EGR1 is involved in numerous signaling pathways by interacting with other proteins or regulating the transcription of downstream effectors. EGR1 has been demonstrated to interact with CEBPB, CREB-binding protein, EP300, NAB1, P53, PSMA3, and many other proteins (Liu et al. 2001; Silverman et al. 1998; Zhang et al. 2003). Several studies reported that SOX9 and EGR1 had simultaneous expression changes by applying mRNA sequencing (Berent et al. 2019; Falconi et al. 2016), indicating that they may have regulatory effects on each other, but there is no direct evidence showing that EGR1 can directly induce the expression of SOX9. This is the first report showing that EGR1 regulates CC proliferation and invasion by regulating SOX9 expression, which provides more detail on the oncogenic mechanism of EGR1 because most studies consider EGR1 and SOX9 as parallel downstream effectors of Wnt signaling.

Here, we demonstrated that EGR1 can induce the progression of CC and is correlated with poor outcomes of CC, but several issues are still not clear. For example, what causes EGR1 over-expression? Which stimulator activates EGR1? How does EGR1 regulate SOX9 expression? All of these issues need further research.

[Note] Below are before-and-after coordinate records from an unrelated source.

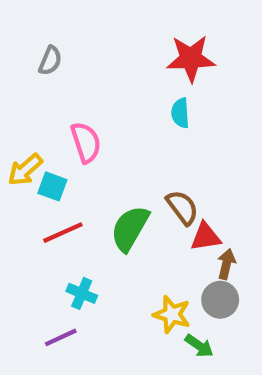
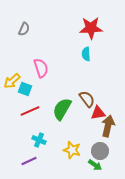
brown arrow: (226, 264) -> (108, 126), size x1.5
gray circle: (220, 300) -> (100, 151), moved
yellow star: (172, 314) -> (72, 150), moved

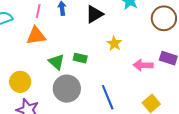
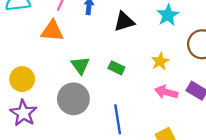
yellow star: (114, 43) -> (160, 61), moved
green rectangle: (80, 58) -> (116, 68), moved
green triangle: (56, 62) -> (80, 65), moved

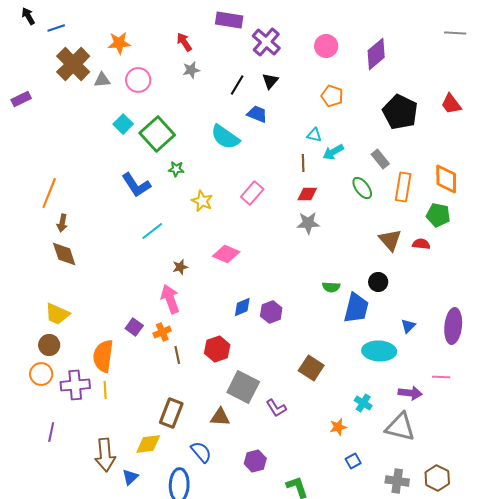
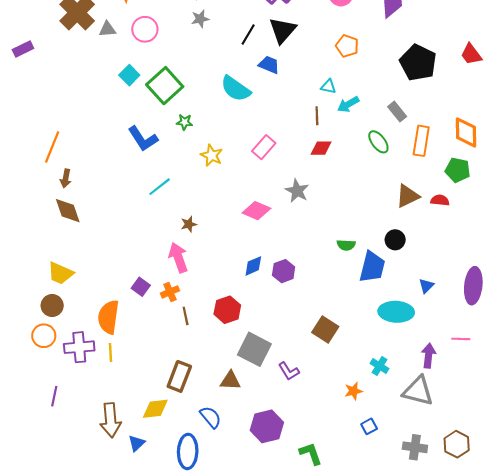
black triangle: (270, 81) -> (283, 30), size x1.6
gray star: (308, 223) -> (297, 191), moved, turned 30
brown triangle: (390, 240) -> (408, 196), turned 45
pink diamond: (226, 254) -> (256, 211), moved
purple arrow: (410, 393) -> (428, 356), turned -90
purple hexagon: (255, 461) -> (267, 426), size x1.4

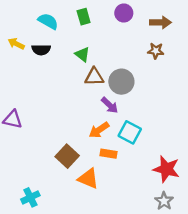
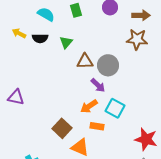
brown star: (156, 51) -> (137, 39), size x1.5
green triangle: (82, 54) -> (66, 42), moved, turned 32

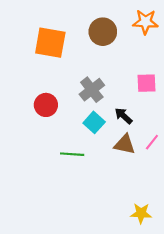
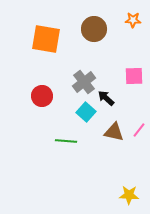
orange star: (145, 22) -> (133, 20), size x0.7
black arrow: (124, 116) -> (106, 98), moved

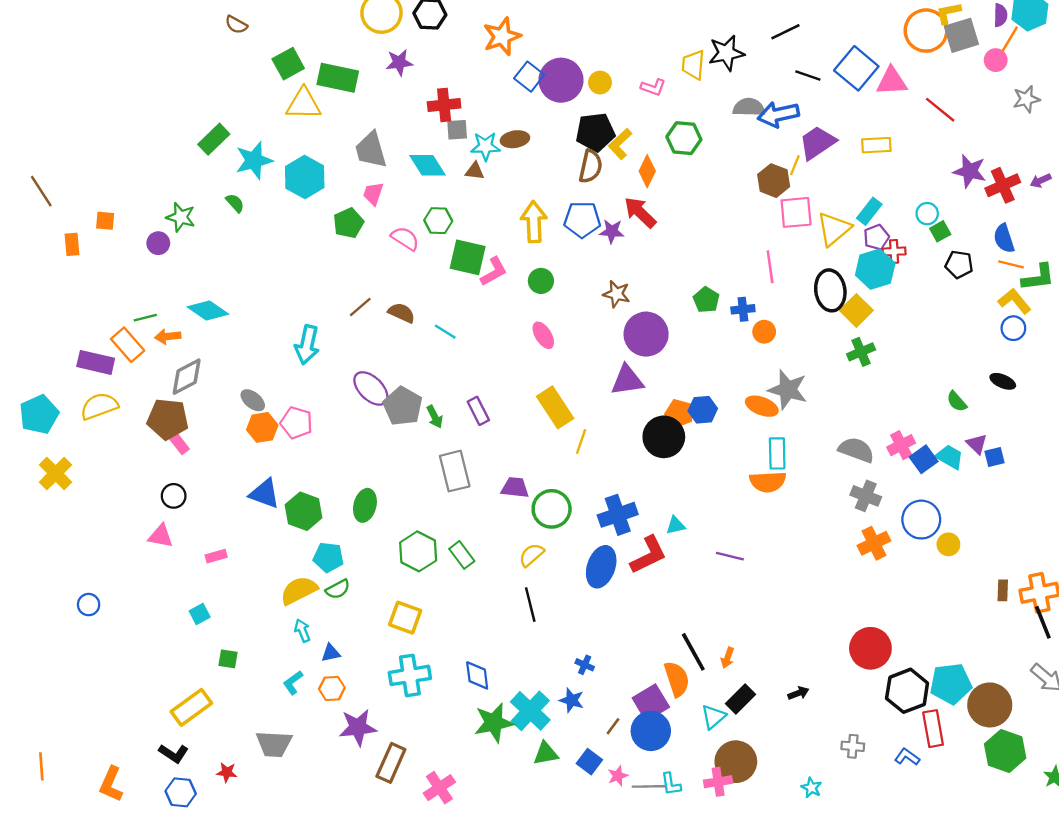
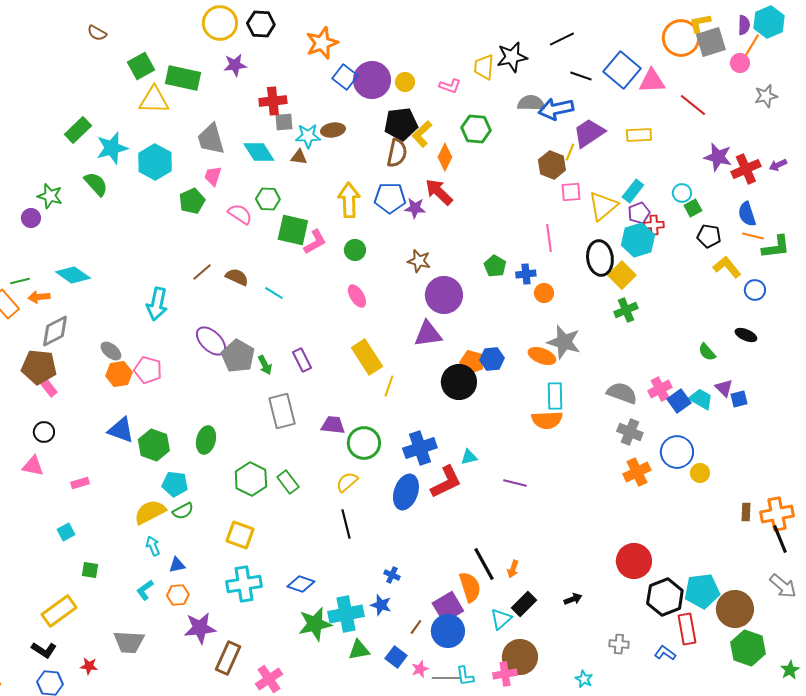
green semicircle: (235, 203) -> (96, 184), size x1.5
pink square: (796, 212) -> (571, 192), size x0.7
yellow L-shape: (1015, 301) -> (727, 267), moved
blue diamond: (477, 675) -> (301, 584), turned -64
cyan cross: (530, 711) -> (346, 614), turned 36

The role of SOX9 in tumor stemness has been revealed gradually in recent years. SOX9 was demonstrated to be related to stemness in many cancer types, such as breast cancer, osteosarcoma, ovarian cancer, gastric cancer, and esophageal squamous cell carcinoma (Chen et al. 2020; Siu et al. 2019; Wang et al. 2019). Although there is no available small-molecule inhibitor of SOX9, recent studies have indicated that targeting SOX9 may be a potential approach to inhibit tumor cell pluripotency and progression. For example, melatonin exhibited tumor-suppressive ability in osteosarcoma stem cells by inhibiting SOX9-mediated signaling (Qu et al. 2018). Our study indicated that EGR1 and SOX9 are potential drug targets of CC and suggested that targeting the EGR1-SOX9 axis may be a possible approach to treat CC.

In conclusion, we demonstrated that EGR1 was an independent prognostic biomarker of CC, and its overexpression was associated with a poor outcome. EGR1 promoted proliferation, invasion and stemness by elevating SOX9 expression in CC cells. Our results suggested that the EGR1-SOX9 axis may be a potential drug target and that blocking the EGR1-SOX9 axis may be a possible approach to treat CC.